The subject of the Department's research are cosmic rays in the energy range above 1018 eV.
Particles with such high energies - several orders of magnitude higher than the energies achieved in man-made particle accelerators - reach the
Earth from space. Their origin is unknown and is one of the most important mysteries of modern astrophysics.
The Pierre Auger Project, in which the employees of our Department participate, is dedicated to explaining this riddle.
Within this Project, the Pierre Auger Observatory was built in international cooperation.
We expect that the experimental data collected by this Observatory will allow us to understand the most violent processes in the Universe.
Cosmic ray observatories are located in selected regions of the world, occupying small areas compared to the surface of the entire Earth,
which limits the analysis of cosmic rays on the global scale (e.g. the possibility of the occurrence of phenomena covering an entire hemisphere,
differences depending on the area). To deal with this problem the CREDO project was created - Cosmic-Ray Extremely Distributed Observatory.

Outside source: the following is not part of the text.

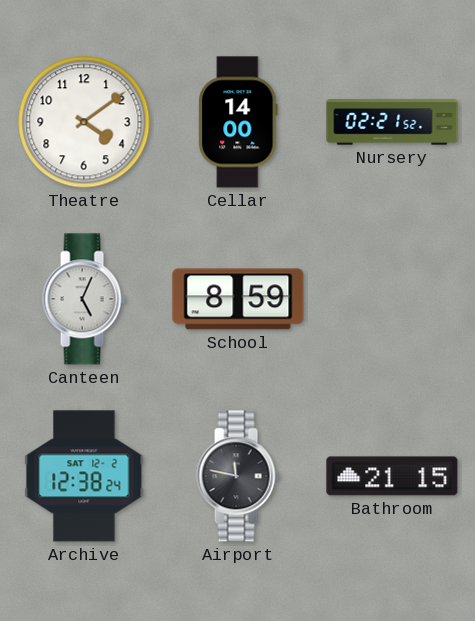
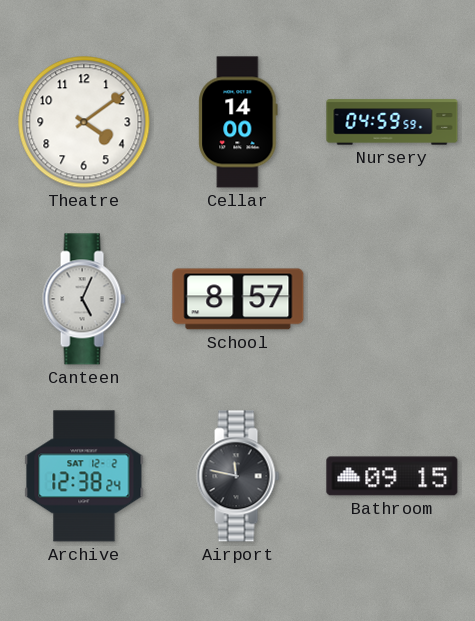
Nursery: 02:21 -> 04:59
School: 8:59 -> 8:57
Bathroom: 21:15 -> 09:15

The department employees are also involved in neutrino physics research as part of the T2K experiment.
This experiment is carried out in Japan, and its main goal is to study neutrino oscillations, i.e. the change of the neutrino type as it propagates through space.
Searching for matter-antimatter symmetry breaking in neutrino oscillations may help to solve the mystery of why this symmetry got broken at the beginning of the Universe,
which nowadays is made only of matter.